Abstracts

Rationale: Seizures in childhood absence epilepsy (CAE) are characterized electrographically by epochs of 3-4 Hz spike-and-wave discharges and semiologically by impaired consciousness. Although absence seizures have historically been categorized as generalized events, recent work has demonstrated a complex timecourse of focal changes in the brain, particularly within the attention network including the orbital/medial frontal cortex, medial/lateral parietal cortex and thalamus. In addition to subtle electrographic differences in absence epilepsy across seizures and between patients, considerable variability also exists in ictal blood oxygen level-dependent (BOLD) signal changes and behavioral performance. We propose that the selective disruption of attentional networks, as captured by BOLD signal changes, is related to the degree of behavioral impairment during absence seizures. Methods: Using simultaneous electroencephalography and functional magnetic resonance imaging (EEG-fMRI), we examined ictal changes for 175 seizures in 13 pediatric patients with CAE. During each scan, patients performed a continuous performance task (CPT) or a simpler repetitive tapping task to measure impaired attention. BOLD signals changes were analyzed using statistical parametric mapping (SPM) and in-house software.

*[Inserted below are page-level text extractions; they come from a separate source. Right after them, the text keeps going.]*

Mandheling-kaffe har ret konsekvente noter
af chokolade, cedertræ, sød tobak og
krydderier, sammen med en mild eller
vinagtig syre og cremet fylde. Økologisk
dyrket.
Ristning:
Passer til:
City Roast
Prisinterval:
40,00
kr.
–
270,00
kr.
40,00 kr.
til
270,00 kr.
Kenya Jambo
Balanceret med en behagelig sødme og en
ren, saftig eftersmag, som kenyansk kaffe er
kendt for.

Results: As expected, patients performance during SWD was impaired, and this impairment was more pronounced during CPT than RTT. fMRI changes seen during seizures were consistent with those demonstrated in previous studies. Specifically, we observed a complex sequence of changes in orbital frontal, parietal, and other cortical areas as well as the thalamus. The timecourse of ictal BOLD changes and behavioral performance were highly variable across patients and seizures and were not obviously correlated with the EEG measures. An analysis of the EEG recordings revealed a possible link between seizure duration and the degree of ictal impairment. Interestingly, however, omission errors were committed even during brief spike-wave seizures. Conclusions: Focal fMRI changes in cortical and subcortical attention structures appear to be related to variability in task performance during seizures. This relationship can shed light on the mechanism by which absence seizures cause impaired consciousness and could guide development of targeted therapies.